Imagine, leitor, que você tenha o direito, já confirmado e reconhecido pela Justiça, de receber R$ 17 bilhões do governo. Imagine também que você possui longos 20 anos de prazo para fazer a cobrança da dívida. Agora imagine que você perdeu esse prazo e não receberá nenhum centavo.
Foi o que aconteceu, segundo o STJ (Superior Tribunal de Justiça), com uma empresa em liquidação no Rio de Janeiro, que há quase 60 anos pleiteava ser indenizada pela desapropriação do terreno onde foi construído o aeroporto do Galeão, na Ilha do Governador. A União alegava ser proprietária do terreno, mas ficou comprovado o contrário.
Com o dinheiro que a empresa deixará de receber, equivalente a pouco mais da metade da fortuna do empresário Eike Batista, seria possível comprar, por exemplo, 680 mil carros populares ou 12 milhões de Ipads 2.

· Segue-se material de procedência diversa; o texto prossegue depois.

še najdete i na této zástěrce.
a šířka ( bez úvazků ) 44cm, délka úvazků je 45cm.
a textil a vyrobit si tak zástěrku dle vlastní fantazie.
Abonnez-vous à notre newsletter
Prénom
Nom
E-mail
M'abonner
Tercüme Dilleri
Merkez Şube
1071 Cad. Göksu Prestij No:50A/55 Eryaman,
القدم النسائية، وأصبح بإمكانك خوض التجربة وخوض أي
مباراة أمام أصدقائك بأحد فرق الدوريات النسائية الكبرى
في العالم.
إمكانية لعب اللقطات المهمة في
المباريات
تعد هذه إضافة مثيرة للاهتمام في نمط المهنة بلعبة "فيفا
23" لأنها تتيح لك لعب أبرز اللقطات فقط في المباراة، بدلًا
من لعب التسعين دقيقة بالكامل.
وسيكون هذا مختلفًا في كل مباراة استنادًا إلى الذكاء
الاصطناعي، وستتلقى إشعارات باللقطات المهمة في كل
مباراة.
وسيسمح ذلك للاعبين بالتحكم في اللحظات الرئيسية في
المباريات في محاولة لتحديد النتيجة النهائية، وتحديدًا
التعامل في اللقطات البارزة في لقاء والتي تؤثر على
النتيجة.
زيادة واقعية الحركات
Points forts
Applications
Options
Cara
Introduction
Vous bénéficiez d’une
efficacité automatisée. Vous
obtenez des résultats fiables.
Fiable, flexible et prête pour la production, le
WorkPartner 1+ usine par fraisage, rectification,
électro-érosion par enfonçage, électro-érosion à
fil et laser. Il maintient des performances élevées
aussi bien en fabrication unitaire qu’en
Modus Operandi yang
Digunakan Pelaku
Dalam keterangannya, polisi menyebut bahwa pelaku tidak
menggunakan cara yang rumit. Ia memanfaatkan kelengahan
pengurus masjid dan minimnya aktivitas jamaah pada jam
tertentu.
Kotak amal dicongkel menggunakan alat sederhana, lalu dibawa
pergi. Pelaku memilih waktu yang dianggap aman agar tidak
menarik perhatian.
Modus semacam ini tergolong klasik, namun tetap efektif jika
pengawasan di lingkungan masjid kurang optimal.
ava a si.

O processo foi iniciado em 1951 e desde então se arrastava no Judiciário, tendo passado pelo STF (Supremo Tribunal Federal), onde houve a fase de liquidação, na década de 1980. Já nessa época, a Justiça apontou a falta de ação da Companhia Brasília, que não tomava a iniciativa para fazer o processo andar.
Finalmente, houve o trânsito em julgado da sentença de liquidação, em 1990, bastando então que a empresa iniciasse a ação de cobrança. Inexplicavelmente, no entanto, isso não aconteceu. Em 1997, representantes da Companhia Brasília retiraram os autos para “diligenciar uma fórmula adequada para por fim à demanda”. O processo ficou, então, desaparecido por quatro anos, até ser encontrado em um banco de igreja por um pastor evangélico.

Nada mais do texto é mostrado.